* _What is expected_
Lines before the one containing "Anno di pubblicazione" are to be left out; that line and all after it, through the end of the material below, are to be written out exactly.
━━━━━ Input for this task
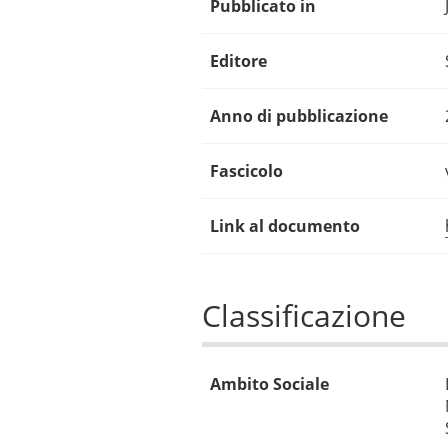
Pubblicato in
Editore
Anno di pubblicazione
Fascicolo
Link al documento
Classificazione
Ambito Sociale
━━━━━━━━━━
* _Task response_
Anno di pubblicazione
Fascicolo
Link al documento
Classificazione
Ambito Sociale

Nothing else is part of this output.